Photo: The Guardian
The world has finally acknowledged the rise and validity of non-fungible tokens and their many quirks. Still, not many who are fascinate by this portion of blockchain technology understand how it functions. NFTs are technically virtual objects establish in the blockchain, a digital ledger of operations distributed across an entire network of computer systems, holding unique and non-interchangeable features.
NFTs can fundamentally be anything, but a more significant part of it can be in the form of art, music, video game items, and videos. The most distinguished among the list are artworks, where these types of digital tokens are selling for millions of dollars at major auction houses, allowing artists to capitalize more on their work compared to when they were merely posting it for free or selling it for cheap.
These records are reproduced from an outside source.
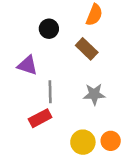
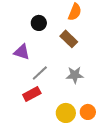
gray line: (50, 92) -> (40, 73), turned 48

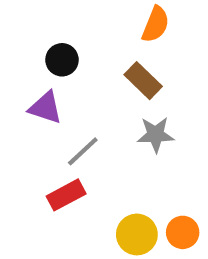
black circle: (39, 23) -> (62, 60), moved
gray star: (75, 75) -> (156, 135), moved

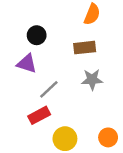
brown rectangle: (143, 81) -> (85, 48), turned -50
yellow circle: (137, 234) -> (65, 139), moved

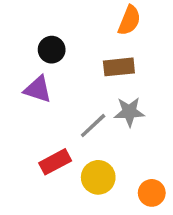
gray line: (49, 89) -> (93, 126), moved
yellow circle: (65, 139) -> (98, 177), moved

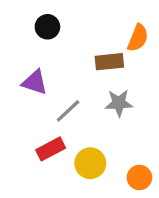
orange semicircle: (129, 20) -> (138, 38), moved
black circle: (52, 50) -> (47, 27), moved
gray line: (93, 126) -> (68, 111), moved

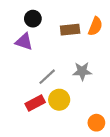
brown rectangle: (109, 62) -> (70, 30), moved
purple triangle: (35, 82) -> (24, 42), moved
yellow circle: (90, 163) -> (59, 100), moved

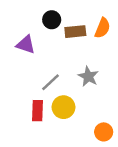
black circle: (33, 19) -> (52, 20), moved
gray star: (82, 71) -> (88, 76), turned 30
red rectangle: (35, 103) -> (38, 111), turned -60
NFTs have been around for some time now, but they took off in 2017 when a decentralize application called CryptoKitties, a place where users can buy, trade, and collect virtual cats, was launch in the metaspace. It also made headlines when digital artist Mike Winkelmann, also known as Beeple, sold one of his pieces—“Everyday: The First 5000 Days”—in JPG format for roughly $69 million. Since then, plenty of companies have experimented on various NFT materials to test their capabilities. As a result, in 2020, the NFT market ballooned by close to 300% and the number of NFT wallets on which NFT transactions have happened nearly doubled.
Aside from artworks, there has been a steady influx of companies that incorporate. This piece of blockchain technology is into video games. Ever since the remarkable success of CryptoKitties, gaming has become a potential vessel for some NFTs. Though the concept is not very new, given how some brands already sell various in-game cosmetic items. Like skins, companies are still inclined to take a jab. In the NFT sector because of its growth potential. Because they perfectly complement each other, gaming and NFT have become a particular kind of pairing. That is incline to make a splash.
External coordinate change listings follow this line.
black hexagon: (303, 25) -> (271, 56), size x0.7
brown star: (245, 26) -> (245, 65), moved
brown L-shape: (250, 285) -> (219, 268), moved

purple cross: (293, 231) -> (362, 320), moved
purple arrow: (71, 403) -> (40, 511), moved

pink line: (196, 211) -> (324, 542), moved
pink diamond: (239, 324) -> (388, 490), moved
Non-fungible tokens are not just limit to a single kind of group; they are available to anybody who wishes to have them, as long as they can afford it. Since they are essentially a digital version of a product, an NFT can only have one owner. Ownership of a particular product is managed through unique metadata that no other token can replicate. No matter the circumstances, making any NFT product distinct.
Although they exist in the same blockchain space, cryptocurrencies and NFTs completely contrast. A cryptocurrency like Bitcoin, perhaps, is fungible—interchangeable with anything of the same value—like when you exchange one Bitcoin for another. It still holds the same rate. Non-fungible tokens, on the other hand, are entirely non-interchangeable, meaning an asset will never be equal to another, making them even more valuable.
The NFT market has had quite a phenomenal growth spurt over the years. And it is not showing any signs of slowing down. News of more NFT projects joining the blockchain space in 2022 is making quite the buzz. Creating an opportunity for the market to expand and probably make their way into yet another craze.